E. Knowledge and recklessness:

The district court found that defendants had made the allegedly defamatory statements with knowledge of their falsity and reckless disregard of the truth. Finding 20, CR 94 p. 6. Even if the district court's conclusion that the statements were false were proper, Mr. Motta reasonably believed his charges were true.

(1) Statements about theft: See part B of this Section above. Defendants would also point out that with regard to the third theft of the O.T.O. library, plaintiffs admit that the lock on the storage locker where Seckler was hiding the library was undisturbed (RT 234), that only Seckler and Smith knew the location of the library (RT 239, DX 74A p. 1) and that only Seckler and Smith had keys to the lock. RT 280-1. Furthermore, plaintiffs' O.T.O. organization not only considered plaintiff Smith a suspect in the theft, but also considered Seckler to be the prime suspect. DX 74A p. 3, RT 810-1.

(2) Accusation that McMurtry allowed Mrs. Germer to starve to death: The basis for Mr. Motta's statement was that Mrs. Germer wrote Mr. Motta (who was living in Brasil) saying that she lived on $1 a day, with two dogs and two cats, DX 53A, while McMurtry (who lived in the United States as she did) did nothing to help her. RT 182, 847.

(3) Accusation regarding robbery of Mrs. Germer: The basis of Mr. Motta's statement that Mrs. Germer accused Seckler of sending her children to rob Mrs. Germer was a letter Mrs. Germer wrote Mr.
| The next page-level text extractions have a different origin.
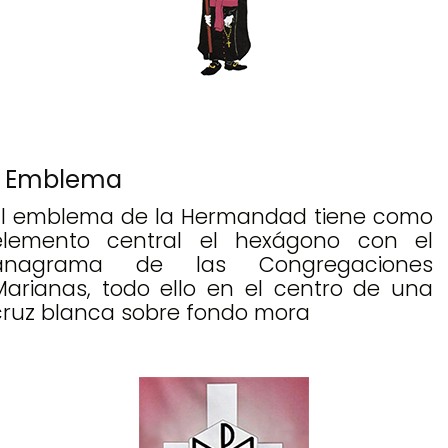
Emblema
El emblema de la Hermandad tiene como
elemento central el hexágono con el
anagrama de las Congregaciones
Marianas, todo ello en el centro de una
cruz blanca sobre fondo mora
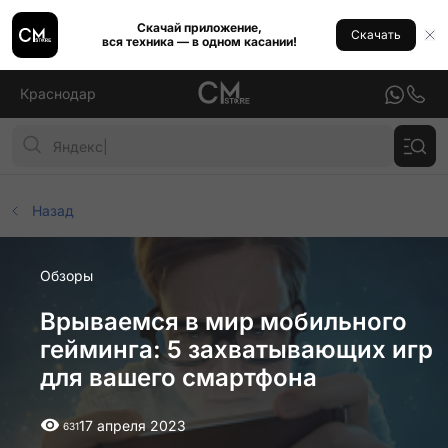
Скачай приложение,
Скачать
вся техника — в одном касании!
Краснодар
Назад
Обзоры
Врываемся в мир мобильного
гейминга: 5 захватывающих игр
для вашего смартфона
17 апреля 2023
631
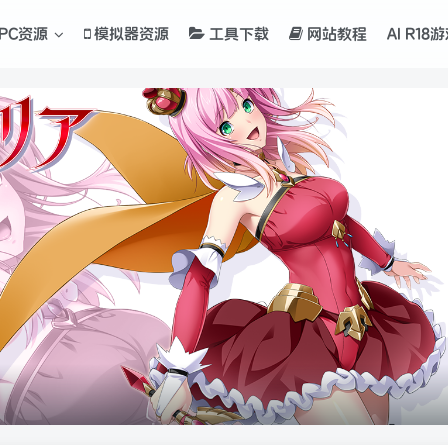
PC资源
模拟器资源
工具下载
网站教程
AI R18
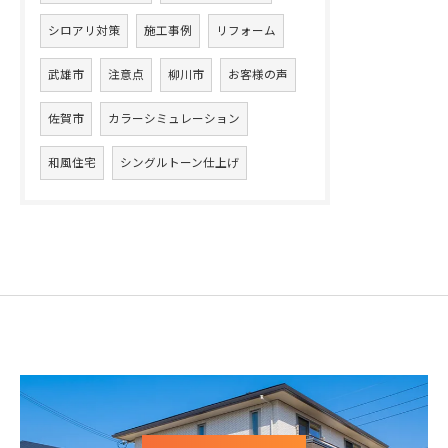
シロアリ対策
施工事例
リフォーム
武雄市
注意点
柳川市
お客様の声
佐賀市
カラーシミュレーション
和風住宅
シングルトーン仕上げ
Motta saying that plaintiff Seckler's daughter had robbed her and that it was a "2 Family Conspiracy". DX 53A, 53B. Mrs. Germer sent her accusation not to Seckler's daughter but to Seckler herself. PX 12.
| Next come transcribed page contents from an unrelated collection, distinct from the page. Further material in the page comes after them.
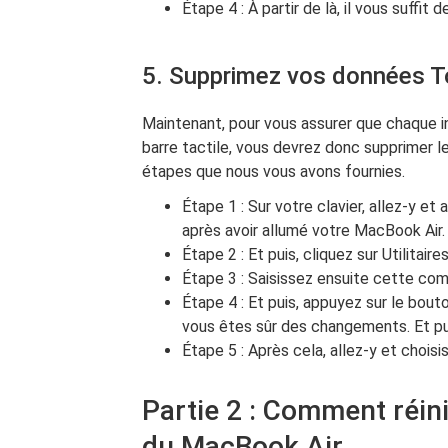
Étape 4 : À partir de là, il vous suffit
5. Supprimez vos données T
Maintenant, pour vous assurer que chaque in
barre tactile, vous devrez donc supprimer le
étapes que nous vous avons fournies.
Étape 1 : Sur votre clavier, allez-y
après avoir allumé votre MacBook Air.
Étape 2 : Et puis, cliquez sur Utilitair
Étape 3 : Saisissez ensuite cette com
Étape 4 : Et puis, appuyez sur le bou
vous êtes sûr des changements. Et pu
Étape 5 : Après cela, allez-y et choisi
Partie 2 : Comment réini
du MacBook Air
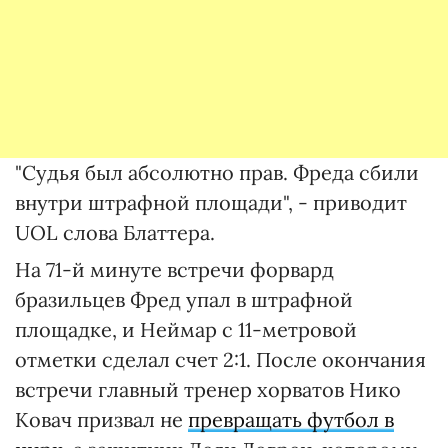
"Судья был абсолютно прав. Фреда сбили
внутри штрафной площади", - приводит
UOL слова Блаттера.
На 71-й минуте встречи форвард
бразильцев Фред упал в штрафной
площадке, и Неймар с 11-метровой
отметки сделал счет 2:1. После окончания
встречи главный тренер хорватов Нико
Ковач призвал не
превращать футбол в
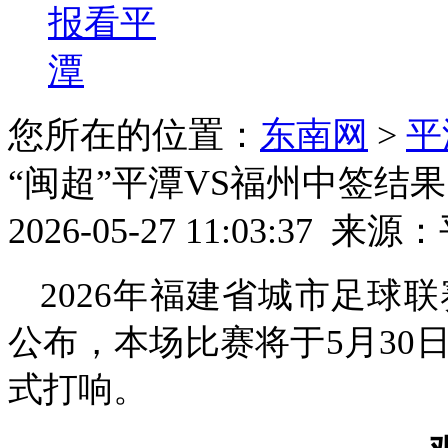
报看平
潭
您所在的位置：
东南网
>
平
“闽超”平潭VS福州中签结
2026-05-27 11:03:37
来源：
2026年福建省城市足球
公布，本场比赛将于5月30日
式打响。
(4) Accusation that McMurtry slandered members: Mr. Motta was alerted to McMurtry's slander of him by a letter from plaintiff Smith. RT 777-8, DX 71A. She says that in conformance with her obligations of the III O.T.O. and Duties of the Order 73, she is informing Mr. Motta that his private correspondence is being circulated among newly made members. PX 122 (DX 71A). When asked in court to explain the III obligation she was referring to in that letter, she testified that it was, to the effect, "If ill is spoken of another member of the O.T.O. that at least he be alerted." RT 345. Duty 73 deals with slander. RT 778.
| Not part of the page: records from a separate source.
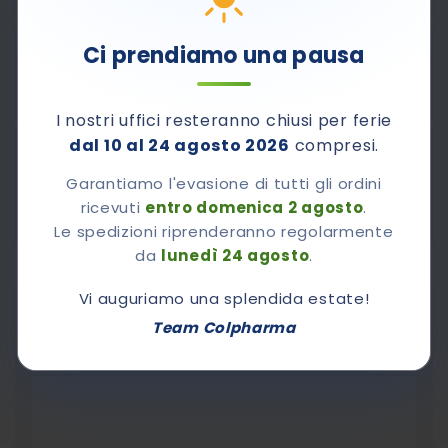
Ci prendiamo una pausa
Pagamenti sicuri con Carta di Credito, PayPal e
contrassegno.
I nostri uffici resteranno chiusi per ferie
dal 10 al 24 agosto 2026
compresi.
800-510661
Contattaci al numero verde
Garantiamo l'evasione di tutti gli ordini
Dal lunedì al venerdì dalle 8,30 alle 12,30 e dalle 14.00
ricevuti
entro domenica 2 agosto
.
alle 17.00
Le spedizioni riprenderanno regolarmente
da
lunedì 24 agosto
.
Vi auguriamo una splendida estate!
Chiedi A Colpharma
Team Colpharma
Vorrei sapere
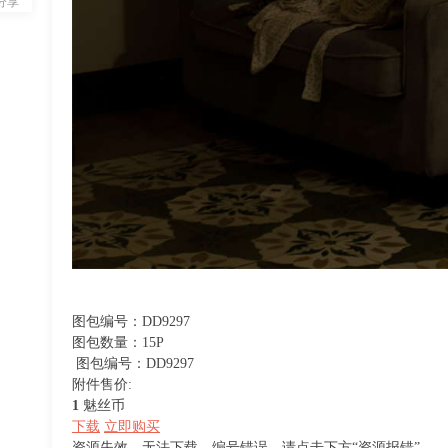
分享
图包编号：DD9297
图包数量：15P
图包编号：DD9297
附件售价:
1
魅丝币
下载
立即购买
资源失效，无法下载，编号错误。请点击下方“资源报错”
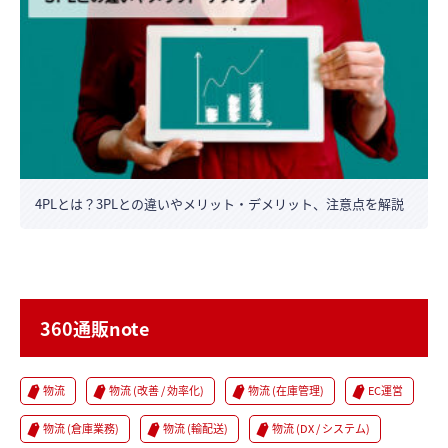
4PLとは？3PLとの違いやメリット・デメリット、注意点を解説
360通販note
物流
物流 (改善 / 効率化)
物流 (在庫管理)
EC運営
物流 (倉庫業務)
物流 (輸配送)
物流 (DX / システム)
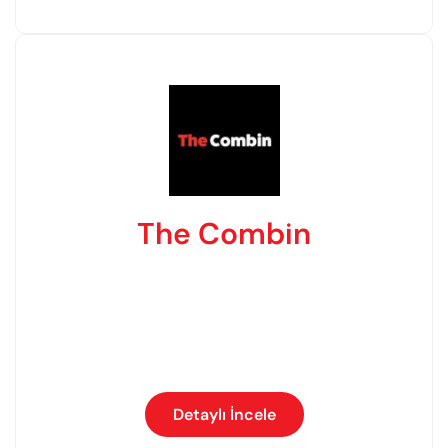
The Combin
Detaylı İncele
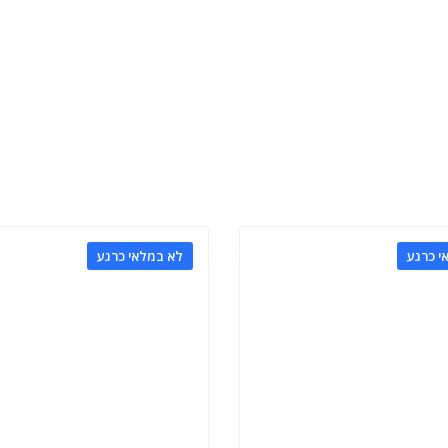
י כרגע
לא במלאי כרגע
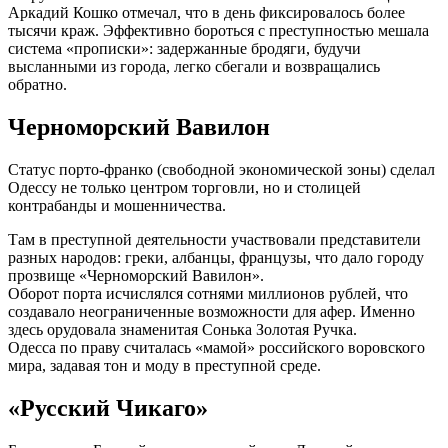
Аркадий Кошко отмечал, что в день фиксировалось более
тысячи краж. Эффективно бороться с преступностью мешала
система «прописки»: задержанные бродяги, будучи
высланными из города, легко сбегали и возвращались
обратно.
Черноморский Вавилон
Статус порто-франко (свободной экономической зоны) сделал
Одессу не только центром торговли, но и столицей
контрабанды и мошенничества.
Там в преступной деятельности участвовали представители
разных народов: греки, албанцы, французы, что дало городу
прозвище «Черноморский Вавилон».
Оборот порта исчислялся сотнями миллионов рублей, что
создавало неограниченные возможности для афер. Именно
здесь орудовала знаменитая Сонька Золотая Ручка.
Одесса по праву считалась «мамой» российского воровского
мира, задавая тон и моду в преступной среде.
«Русский Чикаго»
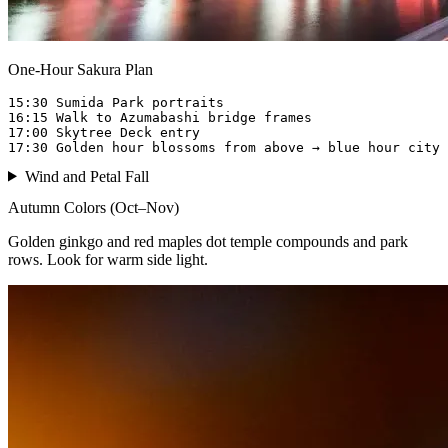
One-Hour Sakura Plan
15:30 Sumida Park portraits  

16:15 Walk to Azumabashi bridge frames  

17:00 Skytree Deck entry  

Wind and Petal Fall
Autumn Colors (Oct–Nov)
Golden ginkgo and red maples dot temple compounds and park
rows. Look for warm side light.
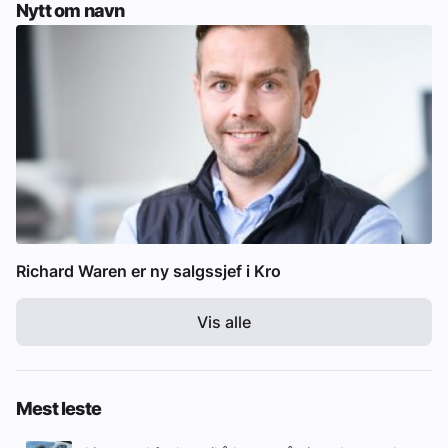
Nytt om navn
Richard Waren er ny salgssjef i Kro
Vis alle
Mest leste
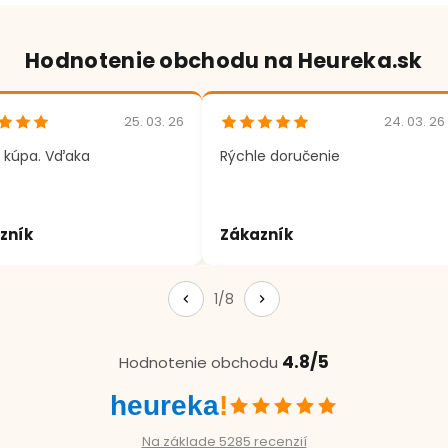
Hodnotenie obchodu na Heureka.sk
25. 03. 26
24. 03. 26
 kúpa. Vďaka
Rýchle doručenie
zník
Zákazník
1/8
4.8/5
Hodnotenie obchodu
heureka
!
Na základe 5285 recenzií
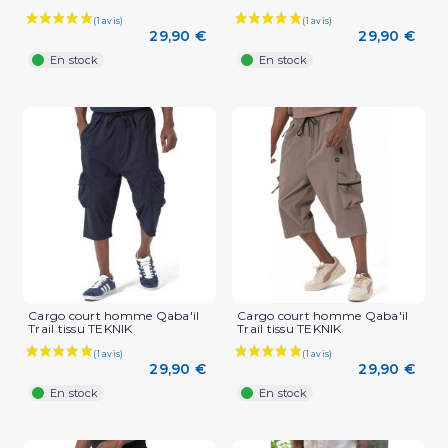
29,90 €
29,90 €
En stock
En stock
Cargo court homme Qaba'il
Cargo court homme Qaba'il
Trail tissu TEKNIK
Trail tissu TEKNIK
29,90 €
29,90 €
En stock
En stock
Mr. Motta also testified directly that he believed his statements to be true. RT 773-4 (Seckler's misappropriation of property); RT 7747 (Seckler's cumplicity in robbery of Mrs. Germer); RT 777-8 (McMurtry's slanders); RT 778-80 (McMurtry's misappropriation); RT 83~42 (Smith's misappropriation); RT 843-4 (Wasserman's breach); RT 846-8 (McMurtry's allowing Mrs. Germer to starve).

The issues in this part are of fact and subject to substantial evidence review. Fed. R. Civ. P. 52(a).

For the foregoing reasons, the district court's findings that defendants libelled plaintiffs should be overturned.